● ABOUT THIS TASK: Only the lines below from the one containing "You are a GUI" to the one containing "sales@gck.com (676, 19)" should be repeated, both included and unchanged.

● AVAILABLE DATA:
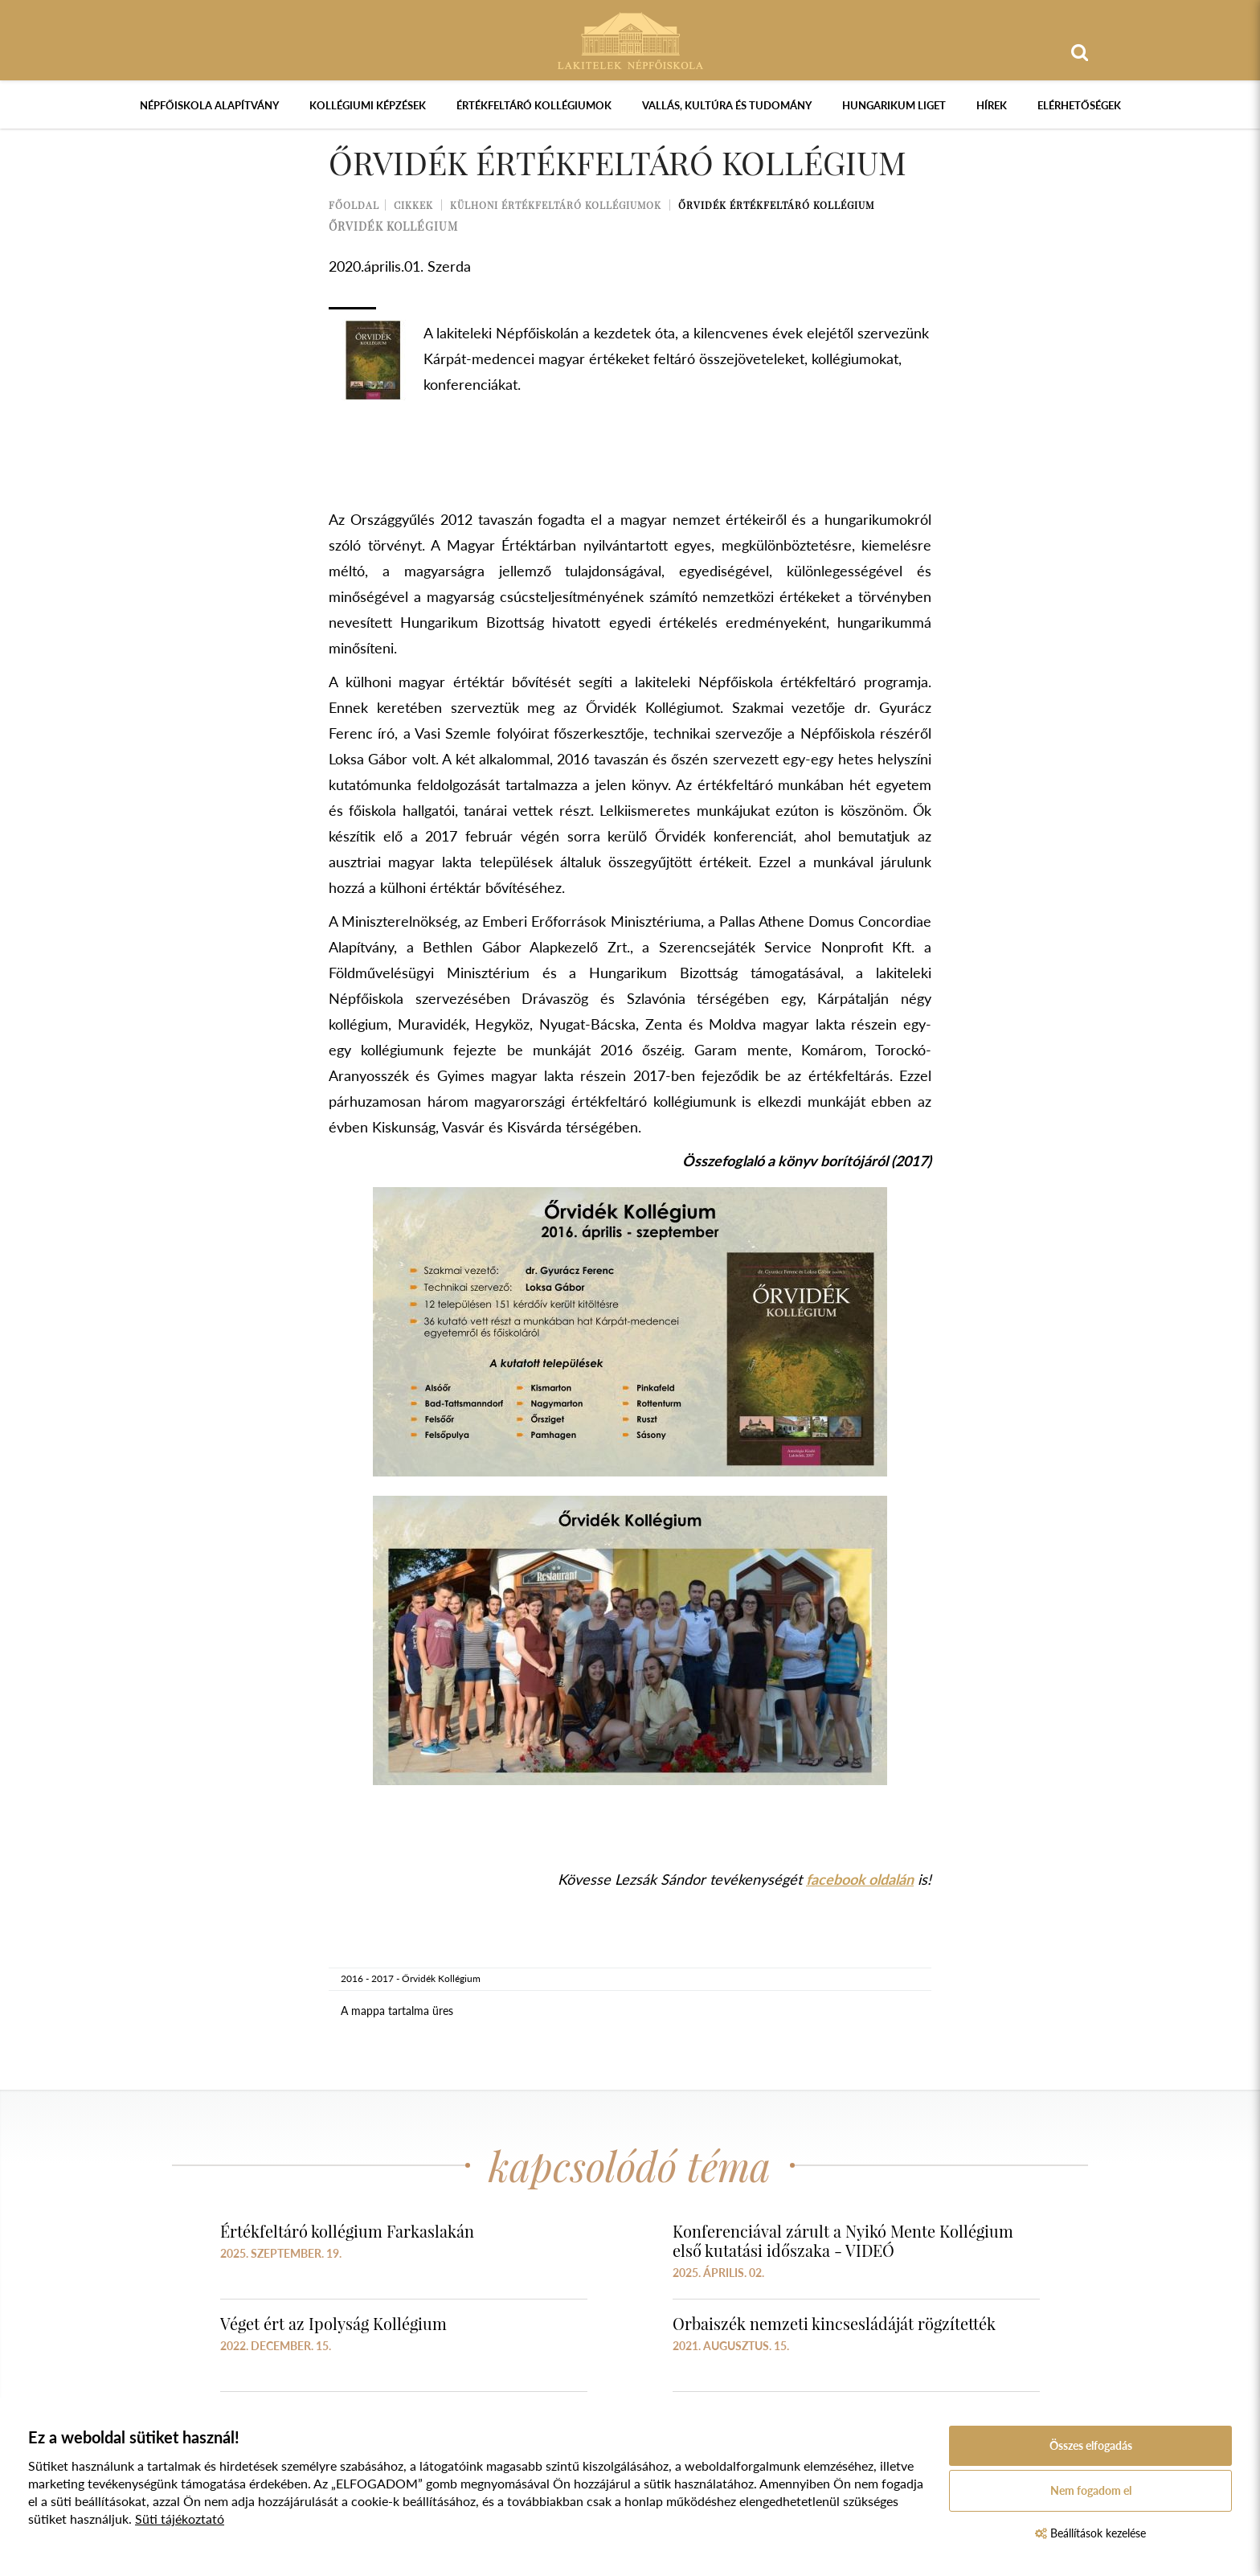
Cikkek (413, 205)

...

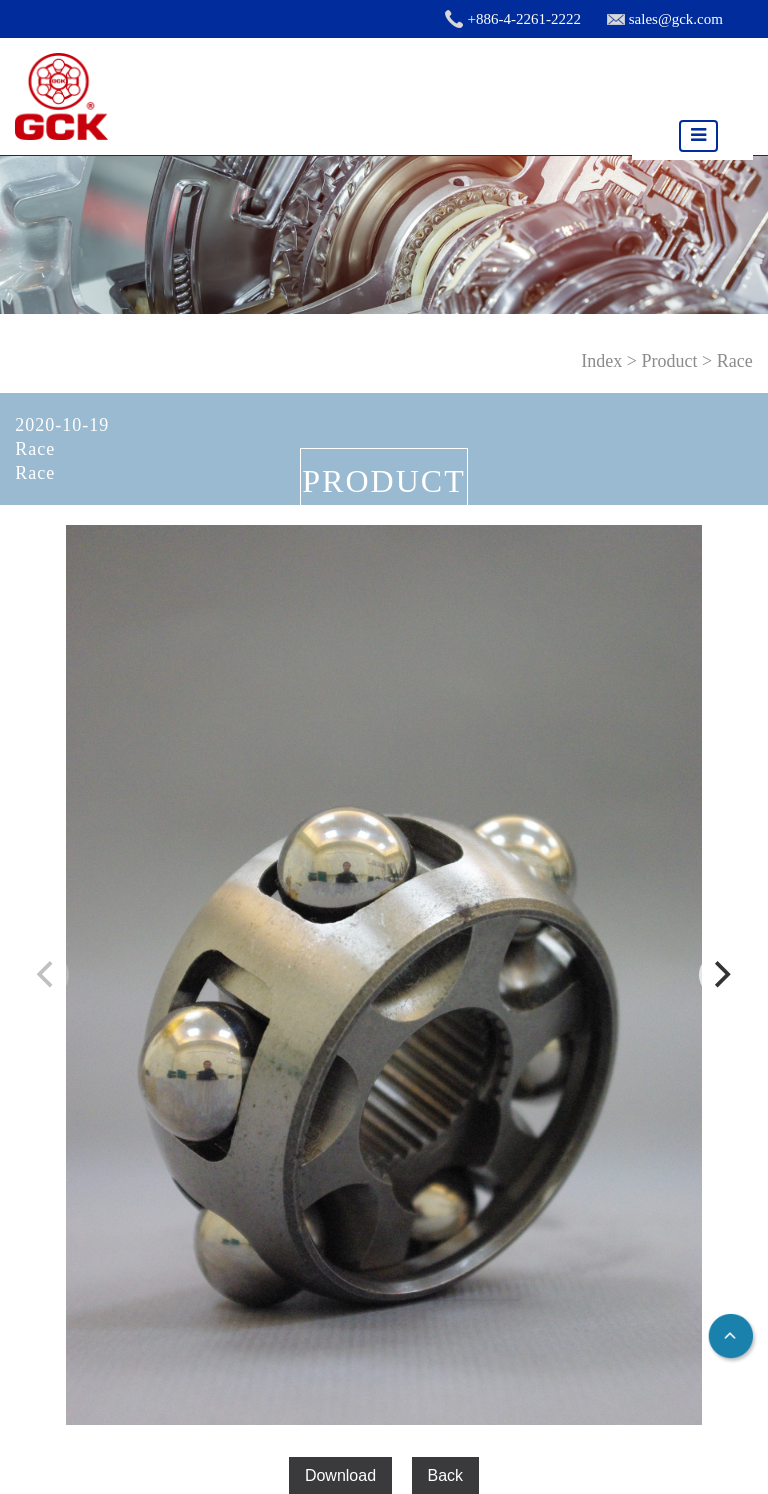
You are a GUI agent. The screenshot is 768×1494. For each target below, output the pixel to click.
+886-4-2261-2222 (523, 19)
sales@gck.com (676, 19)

==

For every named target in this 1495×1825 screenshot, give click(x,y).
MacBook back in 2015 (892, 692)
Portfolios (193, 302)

● SOLUTION:
You are a GUI agent. The screenshot is 768×1494. For each target below, output the pixel to click.
+886-4-2261-2222 (523, 19)
sales@gck.com (676, 19)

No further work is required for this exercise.